The final feature set contains 50 features, as detailed below.

Feature name Description
SafeHavenID Patient ID
year Data year
total_hosp_days Total hospital days in current year
mean_los Average length of stay per year
ggc_years Total years appearing in the health board region
age Patient age
EVENT_per_year Total events per year where EVENT=adm/comorb/salbutamol/rescue_meds/presc/labs/copd_resp
EVENT_to_date Total events to date where EVENT=adm/copd/resp/presc/rescue/labs
days_sinced_EVENT Days since event where EVENT=adm/copd_resp/rescue
TEST_med_2yr Median test value from previous 2 years, where TEST=alt/ast/albumin/alkaline_phosphatase/basophils/c_reactive_protein/chloride/creatinine/eosinophils/estimated_gfr/haematocrit/haemoglobin/lymphocytes/mch/mean_cell_volume/monocytes/neutrophils/platelets/potassium/red_blood_count/sodium/total_bilirubin/urea/white_blood_count/neut_lymph
n_inhaler Yearly inhaler prescription count where n=single/double/triple

These features are further reduced using Principal Components Analysis (PCA) to produce a reduced feature set containing:

Feature name
age
ggc_years
comorb/presc/labs_per_year
presc/labs/rescue_to_date
days_since_adm/copd_resp/rescue
albumin/estimated_gfr/haemoglobin/labs/red_blood_count_med_2yr

Method

Raw datasets are loaded in and processed into a format suitable for machine learning to be applied. Features are then reduced to 1 row per SafeHavenID per year by selecting the:

  • Median value for lab tests taken in the previous 2 years
  • Sum of any binary/count features
  • Last value of any to-date features

Once reduced, the datasets are then joined on SafeHavenID and year.

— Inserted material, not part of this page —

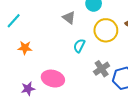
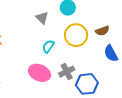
pink ellipse: (53, 79) -> (40, 73), moved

At this stage SafeHavenIDs present in both the Receiver and Scale-Up cohorts are removed. The remaining data is the split into training and testing sets in a subject-wise fashion, with 20% of the remaining patients in the testing set.

Each of these sets of data (training, testing, receiver and scale-up) are min-max scaled so that all features lie between 0 and 1. Note that all validation/testing sets (testing, receiver and scale-up) use the pre-trained scaler used to process the training set.

Data is then passed through a pipeline where:

  • PCA is applied to reduce the processed dataset with 50+ features down to 15 features which are then further reduced to 6 principal components.
  • Davies Bouldin Score is applied to detect the cluster number in the training set.
  • Training data is clustered using the K-Means algorithm, with results plotted using matplotlib.
  • The test, receiver and scale-up datasets are reduced using the PCA method applied to the training set.
  • Clusters are calculated for all validation data.